THE TRADITION CONTINUES

by Alfonso Alejandro Figuerola Saavedra

Published in the April 2004 edition of Made In Peru Magazine as a preview of Mr. Figuerola's upcoming book, Equus Peruano.

The author riding at the Peruvian Nationals in Mamacona, Lima, Peru.

Thanks to his close friendship with my grandfather don Antonio Alfonso Figuerola Arana, my uncle don Federico de La Torre Ugarte used our Chepenano gray stallion, AFA Lurifico. AFA Lurifico was by El Galponero, from Augusto B. Legía, and out of an Esteves mare from Hacienda Lurifico. Federico used AFA Lurifico to produce the gray stallion, FTU Altanero, out of FTU La Zapata II. Federico also had access to our other studs, including AFA “Tarzán” de Figuerola (AFA Lurifico x La Gonzalez de Figuerola), a black stallion; and “El Moro” de Figuerola (El Ucupano x Compodónico mare from Hacienda Rafán), a gray stallion. Federico used these stallions to cross with “his” foundation mares.

And thus the famous FTU brand was born, thanks to the offspring produced by a select herd of only four fine mares, of which three were owned and bred by Federico’s relatives, the renowned Jequetepecanos hacendados don Antonio Saavedra Alvarez (my maternal great-grandfather) and don Alejandro Saavedra Sisniegas (my maternal grandfather), who lent them to him. The fourth mare was from my uncles don Roberto and don Augusto Luna Polo-Esteves, who previously acquired it from my uncle don Salvador Zapata Salcedo from Chepén.

Federico would soon become known as a provider of fine beasts to almost all of the contemporary new breeders (he himself being one) during the reappearance of the breed, at the beginning of 1937. The popularity of the Peruvian horse would greatly intensify after the establishment of the ANCPCPP in 1947; this was followed by the first official Championships of the Breed, the horses of which were used to establish the previously non-existent Breed Standard and to define its pisos or its paces. Those were the days when no more than twenty centenarian families of breeders existed in Peru.

The Figuerola stud, holder of the AFA brand, established by Don Antonio Alfonso Figuerola Arana in Chepén and Pacanguilla, had an interesting chronological history during its own half-century of existence (1909-1968).

The first were the Chachapoyano riding horses of Celendín, centennially raised by his grandparents De Arana and Del Risco, who used them for traveling to and from the coast (Pacasmayo), over the endless and desolate Cajamarquino trails, crossing the Andean mountain range that sheltered its rustic Parameros equines.
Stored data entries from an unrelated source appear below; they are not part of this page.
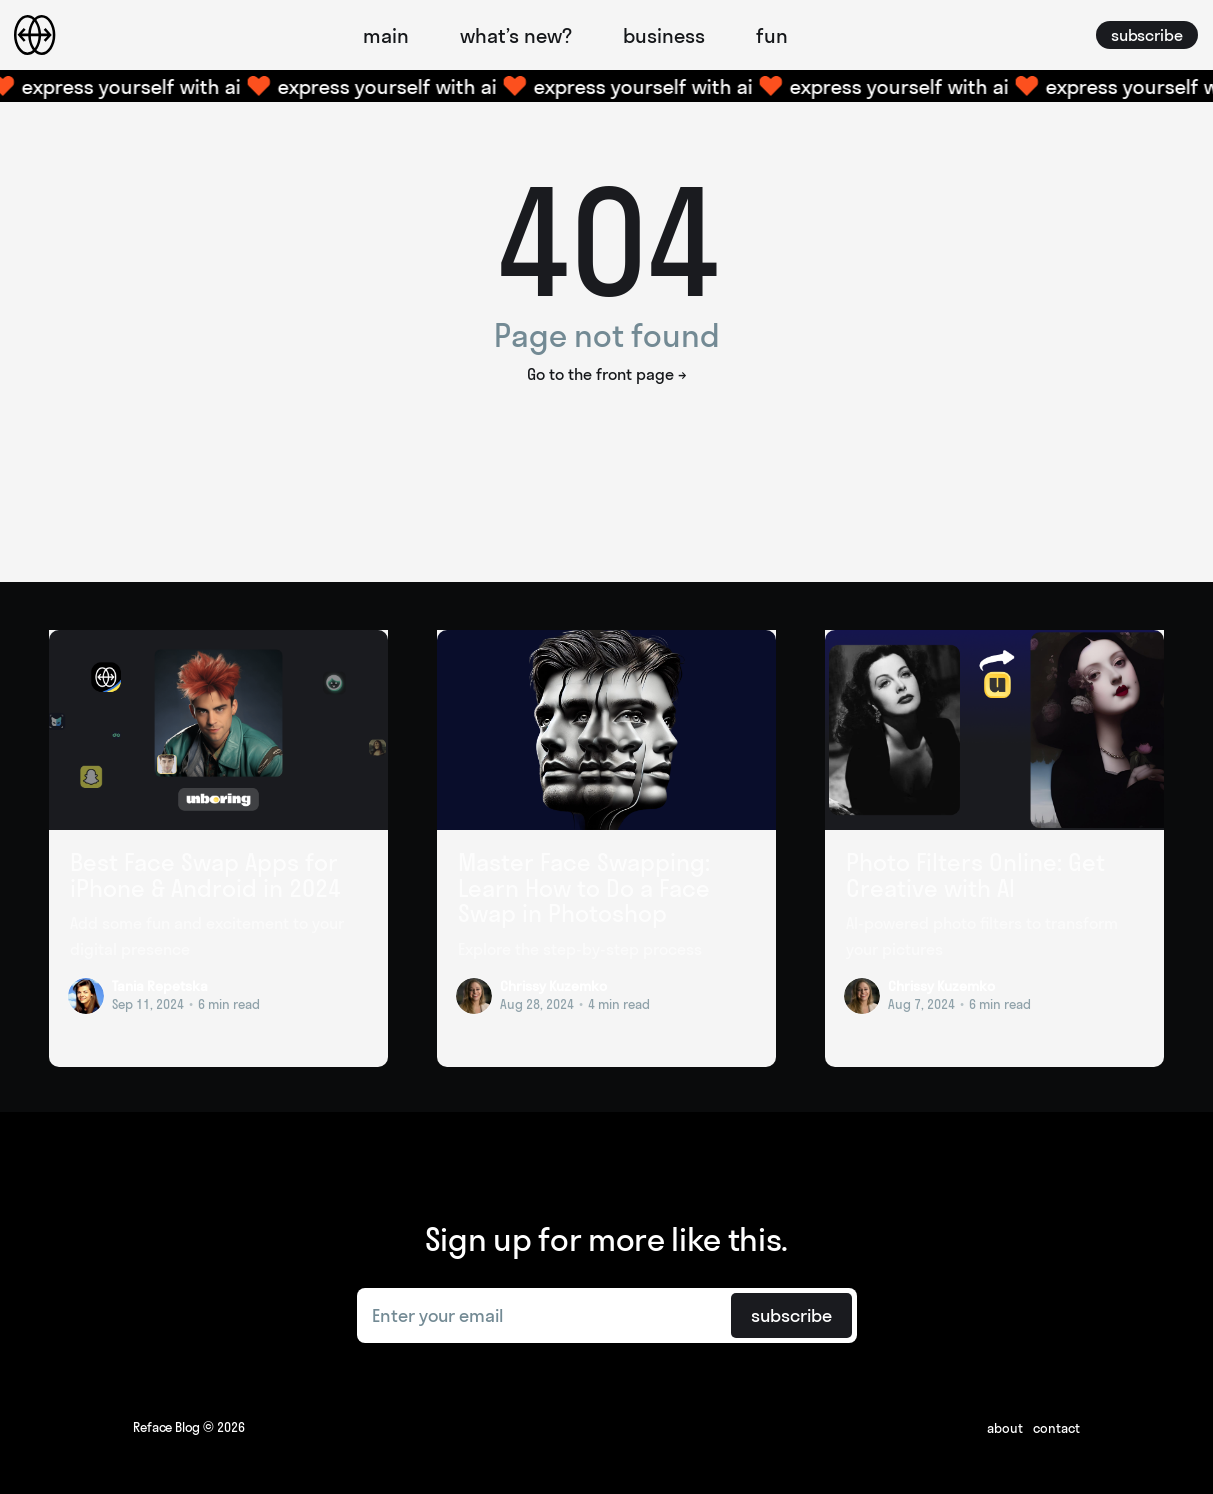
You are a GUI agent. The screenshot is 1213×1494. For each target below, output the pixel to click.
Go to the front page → (607, 374)
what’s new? (516, 35)
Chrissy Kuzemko (553, 986)
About (1005, 1428)
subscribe (1147, 35)
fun (772, 35)
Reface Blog (166, 1427)
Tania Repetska (160, 986)
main (386, 35)
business (664, 35)
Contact (1056, 1428)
During the long journey they demonstrated their great stamina, smooth and firm footfalls, and even cadence, characteristic of their fine paces.
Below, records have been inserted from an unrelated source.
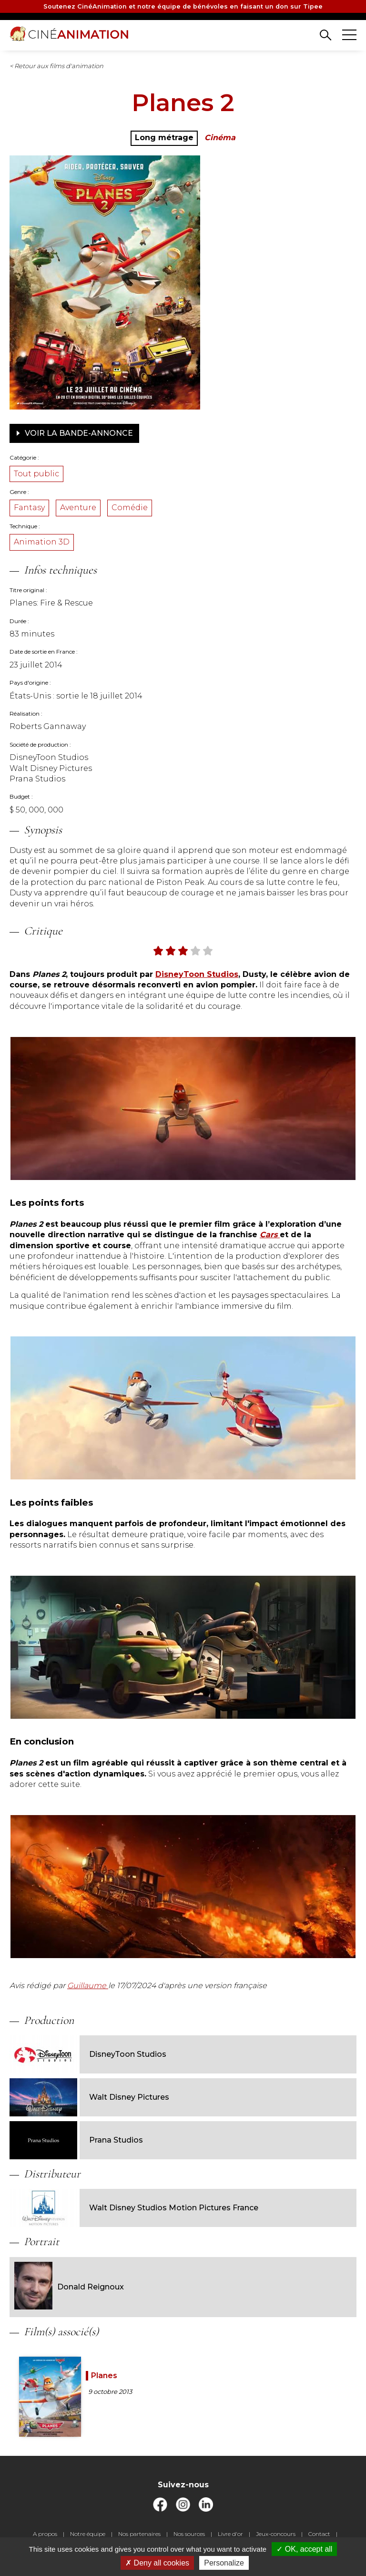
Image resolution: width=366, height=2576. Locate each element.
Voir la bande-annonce (74, 433)
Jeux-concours (275, 2533)
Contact (319, 2533)
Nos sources (189, 2533)
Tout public (36, 473)
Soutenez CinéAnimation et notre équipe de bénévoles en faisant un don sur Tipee (183, 6)
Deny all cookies (157, 2563)
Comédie (130, 507)
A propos (45, 2533)
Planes (104, 2375)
The origin of these brown, bay, black and gray horses was vaguely lost in history, due to the fact that they were travelling “pacers”, characteristic of colonial Nobles and Viceroys, between the two most important centers of horse breeding established during the Spanish conquest of Peru. One was in the coastal valley of the Zaña River, via Jequetepeque; the other was in northern Trujillo del Peru in eastern Luya, the land of the Chachapoya natives.

The original Saavedra stud was established at Hacienda Chafan Chico by don Antonio Saavedra, my maternal great-grandfather. While at don Alejandro Saavedra’s (my maternal grandfather) Hacienda La Calera, he described to me the origin of his stud.

“I am only the recipient and continuant of the same ‘Cordobesa’ stud, belonging to our many Haciendas, established in our Jequetepeque valley from 1740. These same horses were originally bred in isolation by their former landowners, the Augustinian Friars, for over a century. After the Spanish Conquest, the horses were donated, and the Saavedra stock was supplemented by our predecessors, refining it with their fine beasts, brought from Piura, Lambayeque, and Zaña, as well as from the city of the kings, Lima.”